Almena Township is a civil township of Van Buren County in the U.S. state of Michigan. As of the 2020 census, the township population was 5,308.

==History==
The first permanent white settler in Almena Township was Jonas Barber, who settled there in 1835. The township was set off in 1842, reportedly named after a Potawatomi princess. Samuel Fisk operated a grist mill, from which the settlement became known as Almena Mills. A Free Will Baptist Church was established at Covey Hill near the edge of the township in 1843. A post office named Almena Centre operated from April 1848 until February 1849. In October 1861, the post office formerly in Brewerville (location unknown) was transferred to and renamed Almena, operating until September 1905.

==Geography==
According to the United States Census Bureau, the township has a total area of 34.8 sqmi, of which 34.5 sqmi is land and 0.3 sqmi (0.92%) is water.

==Demographics==
As of the census of 2000, there were 4,226 people, 1,553 households, and 1,245 families residing in the township. The population density was 122.6 PD/sqmi. There were 1,633 housing units at an average density of 47.4 /sqmi. The racial makeup of the township was 96.19% White, 1.23% African American, 0.78% Native American, 0.28% Asian, 0.07% Pacific Islander, 0.73% from other races, and 0.71% from two or more races. Hispanic or Latino of any race were 1.42% of the population.

There were 1,553 households, out of which 37.7% had children under the age of 18 living with them, 70.0% were married couples living together, 6.4% had a female householder with no husband present, and 19.8% were non-families. 15.5% of all households were made up of individuals, and 4.9% had someone living alone who was 65 years of age or older. The average household size was 2.72 and the average family size was 3.02.

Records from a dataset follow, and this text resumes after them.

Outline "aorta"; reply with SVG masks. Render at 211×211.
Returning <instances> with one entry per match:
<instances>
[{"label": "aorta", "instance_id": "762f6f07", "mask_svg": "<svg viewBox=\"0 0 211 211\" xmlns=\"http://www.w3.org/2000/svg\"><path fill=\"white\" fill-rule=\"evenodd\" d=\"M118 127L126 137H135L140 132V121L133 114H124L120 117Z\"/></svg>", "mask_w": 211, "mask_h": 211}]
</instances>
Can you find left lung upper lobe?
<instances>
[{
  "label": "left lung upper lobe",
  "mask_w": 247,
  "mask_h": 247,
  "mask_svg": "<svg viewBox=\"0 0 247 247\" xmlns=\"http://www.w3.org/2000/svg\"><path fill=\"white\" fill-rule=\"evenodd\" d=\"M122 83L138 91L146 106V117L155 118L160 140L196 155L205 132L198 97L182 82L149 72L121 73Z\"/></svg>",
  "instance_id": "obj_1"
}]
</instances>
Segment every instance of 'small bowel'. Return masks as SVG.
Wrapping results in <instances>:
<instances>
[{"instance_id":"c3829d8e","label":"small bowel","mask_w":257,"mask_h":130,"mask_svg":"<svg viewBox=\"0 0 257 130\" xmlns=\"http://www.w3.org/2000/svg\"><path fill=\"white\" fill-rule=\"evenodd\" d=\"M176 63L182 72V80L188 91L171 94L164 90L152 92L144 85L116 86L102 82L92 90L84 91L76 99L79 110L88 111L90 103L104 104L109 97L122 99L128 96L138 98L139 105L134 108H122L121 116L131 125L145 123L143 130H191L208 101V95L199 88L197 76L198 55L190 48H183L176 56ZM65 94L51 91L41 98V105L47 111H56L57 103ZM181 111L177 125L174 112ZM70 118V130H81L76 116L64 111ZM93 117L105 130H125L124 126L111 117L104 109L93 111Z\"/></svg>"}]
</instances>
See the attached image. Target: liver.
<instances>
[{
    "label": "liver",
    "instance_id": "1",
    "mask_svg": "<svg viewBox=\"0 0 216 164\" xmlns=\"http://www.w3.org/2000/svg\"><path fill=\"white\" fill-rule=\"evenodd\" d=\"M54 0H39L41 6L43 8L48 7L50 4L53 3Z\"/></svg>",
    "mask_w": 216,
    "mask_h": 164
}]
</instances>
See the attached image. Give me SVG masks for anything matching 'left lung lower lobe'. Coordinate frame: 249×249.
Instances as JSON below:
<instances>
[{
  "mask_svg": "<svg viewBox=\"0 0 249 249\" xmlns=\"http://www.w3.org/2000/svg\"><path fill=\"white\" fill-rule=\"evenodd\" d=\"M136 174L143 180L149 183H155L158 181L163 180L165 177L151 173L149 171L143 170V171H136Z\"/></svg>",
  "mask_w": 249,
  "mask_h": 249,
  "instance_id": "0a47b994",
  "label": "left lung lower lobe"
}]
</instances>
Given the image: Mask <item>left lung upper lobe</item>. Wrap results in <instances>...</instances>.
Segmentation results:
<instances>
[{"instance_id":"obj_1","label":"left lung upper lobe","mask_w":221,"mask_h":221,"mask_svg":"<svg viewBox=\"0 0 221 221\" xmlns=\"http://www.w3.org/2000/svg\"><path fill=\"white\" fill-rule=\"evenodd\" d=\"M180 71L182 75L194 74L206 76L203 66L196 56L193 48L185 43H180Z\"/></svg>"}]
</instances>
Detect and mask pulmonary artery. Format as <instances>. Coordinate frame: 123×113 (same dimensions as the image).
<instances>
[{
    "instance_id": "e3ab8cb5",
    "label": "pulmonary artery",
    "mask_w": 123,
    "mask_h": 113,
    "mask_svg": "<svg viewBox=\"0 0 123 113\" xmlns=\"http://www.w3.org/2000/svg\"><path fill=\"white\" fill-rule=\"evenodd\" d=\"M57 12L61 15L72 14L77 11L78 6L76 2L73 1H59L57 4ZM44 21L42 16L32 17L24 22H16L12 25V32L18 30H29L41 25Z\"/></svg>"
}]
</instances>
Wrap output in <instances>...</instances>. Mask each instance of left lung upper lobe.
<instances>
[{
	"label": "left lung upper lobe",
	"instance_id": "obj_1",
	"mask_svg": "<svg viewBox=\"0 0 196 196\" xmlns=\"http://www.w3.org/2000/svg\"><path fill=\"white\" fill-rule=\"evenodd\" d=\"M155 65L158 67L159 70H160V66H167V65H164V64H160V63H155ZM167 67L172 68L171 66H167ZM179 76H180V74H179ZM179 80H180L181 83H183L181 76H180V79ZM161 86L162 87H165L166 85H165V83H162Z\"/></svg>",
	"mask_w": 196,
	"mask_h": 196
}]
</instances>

In the township the population was spread out, with 26.9% under the age of 18, 5.8% from 18 to 24, 31.0% from 25 to 44, 27.5% from 45 to 64, and 8.8% who were 65 years of age or older. The median age was 38 years. For every 100 females, there were 104.7 males. For every 100 females age 18 and over, there were 102.0 males.

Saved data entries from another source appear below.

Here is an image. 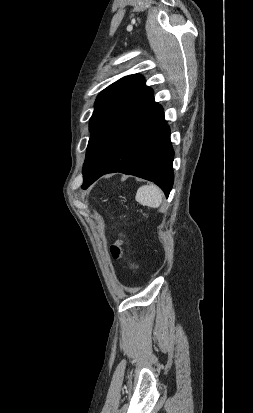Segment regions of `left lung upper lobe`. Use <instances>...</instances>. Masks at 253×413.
Here are the masks:
<instances>
[{
    "mask_svg": "<svg viewBox=\"0 0 253 413\" xmlns=\"http://www.w3.org/2000/svg\"><path fill=\"white\" fill-rule=\"evenodd\" d=\"M153 91L141 75L121 78L97 97L90 118L83 181L94 175L125 138L155 109Z\"/></svg>",
    "mask_w": 253,
    "mask_h": 413,
    "instance_id": "5c2ea615",
    "label": "left lung upper lobe"
}]
</instances>
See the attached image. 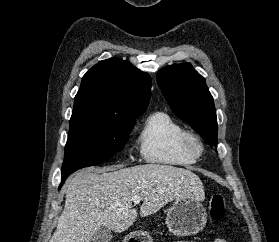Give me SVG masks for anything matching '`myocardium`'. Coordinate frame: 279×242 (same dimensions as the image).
Listing matches in <instances>:
<instances>
[{
	"instance_id": "f54148a6",
	"label": "myocardium",
	"mask_w": 279,
	"mask_h": 242,
	"mask_svg": "<svg viewBox=\"0 0 279 242\" xmlns=\"http://www.w3.org/2000/svg\"><path fill=\"white\" fill-rule=\"evenodd\" d=\"M182 144L185 150L197 157L202 154L204 149L201 139L196 134L189 131H184Z\"/></svg>"
}]
</instances>
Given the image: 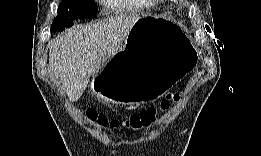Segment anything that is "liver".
Instances as JSON below:
<instances>
[{"label": "liver", "instance_id": "1", "mask_svg": "<svg viewBox=\"0 0 261 156\" xmlns=\"http://www.w3.org/2000/svg\"><path fill=\"white\" fill-rule=\"evenodd\" d=\"M139 16H115L75 26L49 43V68L69 100L77 101L95 77L121 49Z\"/></svg>", "mask_w": 261, "mask_h": 156}]
</instances>
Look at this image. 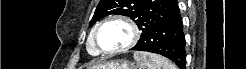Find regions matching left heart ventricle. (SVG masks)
Returning <instances> with one entry per match:
<instances>
[{"label":"left heart ventricle","instance_id":"obj_1","mask_svg":"<svg viewBox=\"0 0 246 69\" xmlns=\"http://www.w3.org/2000/svg\"><path fill=\"white\" fill-rule=\"evenodd\" d=\"M130 37V29L120 21L108 22L98 33L99 43L105 49L120 48Z\"/></svg>","mask_w":246,"mask_h":69}]
</instances>
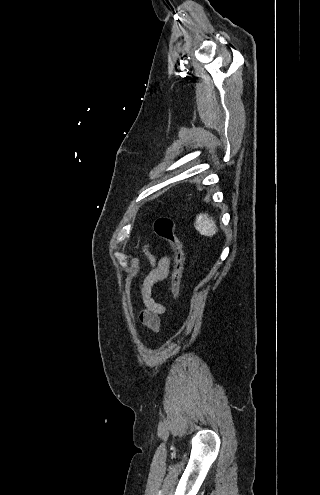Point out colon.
<instances>
[{"instance_id":"1","label":"colon","mask_w":320,"mask_h":495,"mask_svg":"<svg viewBox=\"0 0 320 495\" xmlns=\"http://www.w3.org/2000/svg\"><path fill=\"white\" fill-rule=\"evenodd\" d=\"M155 233L171 247L174 255V268L171 280V291L176 300L180 292V283L184 270L185 253L182 241L176 233V220L169 216L158 217L153 224Z\"/></svg>"}]
</instances>
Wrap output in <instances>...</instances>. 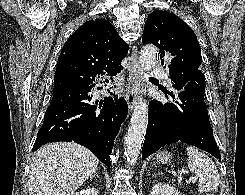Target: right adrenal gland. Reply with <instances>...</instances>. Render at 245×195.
Masks as SVG:
<instances>
[{
  "mask_svg": "<svg viewBox=\"0 0 245 195\" xmlns=\"http://www.w3.org/2000/svg\"><path fill=\"white\" fill-rule=\"evenodd\" d=\"M93 177L99 178L100 176H99V174L97 172H95L92 176H90V179H92Z\"/></svg>",
  "mask_w": 245,
  "mask_h": 195,
  "instance_id": "obj_1",
  "label": "right adrenal gland"
}]
</instances>
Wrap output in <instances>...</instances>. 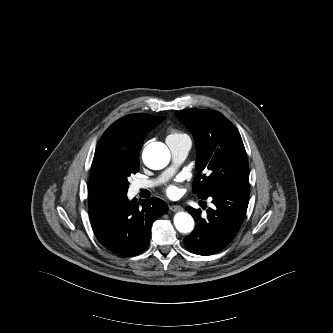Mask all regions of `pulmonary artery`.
I'll use <instances>...</instances> for the list:
<instances>
[{"label":"pulmonary artery","mask_w":333,"mask_h":333,"mask_svg":"<svg viewBox=\"0 0 333 333\" xmlns=\"http://www.w3.org/2000/svg\"><path fill=\"white\" fill-rule=\"evenodd\" d=\"M167 144L170 148L172 159L174 162V166L167 169L162 175H160L156 179H139L135 182V189H149L157 186L159 183L167 179L172 175V173L175 170V166L182 163L191 148V142L189 140L184 141H174V140H168Z\"/></svg>","instance_id":"e3ab8cb5"}]
</instances>
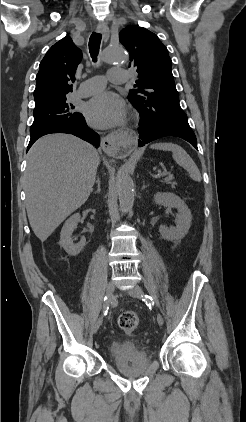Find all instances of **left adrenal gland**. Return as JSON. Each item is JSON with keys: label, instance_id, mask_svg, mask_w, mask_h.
I'll list each match as a JSON object with an SVG mask.
<instances>
[{"label": "left adrenal gland", "instance_id": "left-adrenal-gland-1", "mask_svg": "<svg viewBox=\"0 0 246 422\" xmlns=\"http://www.w3.org/2000/svg\"><path fill=\"white\" fill-rule=\"evenodd\" d=\"M145 188H147V185H145V182H143L142 190H144Z\"/></svg>", "mask_w": 246, "mask_h": 422}]
</instances>
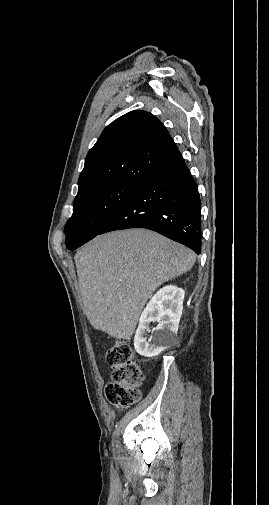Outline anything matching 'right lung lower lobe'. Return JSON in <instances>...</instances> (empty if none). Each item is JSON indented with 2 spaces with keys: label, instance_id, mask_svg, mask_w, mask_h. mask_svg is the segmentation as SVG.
Wrapping results in <instances>:
<instances>
[{
  "label": "right lung lower lobe",
  "instance_id": "1",
  "mask_svg": "<svg viewBox=\"0 0 269 505\" xmlns=\"http://www.w3.org/2000/svg\"><path fill=\"white\" fill-rule=\"evenodd\" d=\"M201 201L184 159L152 175L99 234L146 228L201 252Z\"/></svg>",
  "mask_w": 269,
  "mask_h": 505
}]
</instances>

The median income for a household in the township was $51,027, and the median income for a family was $56,653. Males had a median income of $40,371 versus $28,896 for females. The per capita income for the township was $20,733. About 3.4% of families and 5.3% of the population were below the poverty line, including 7.9% of those under age 18 and 6.7% of those age 65 or over.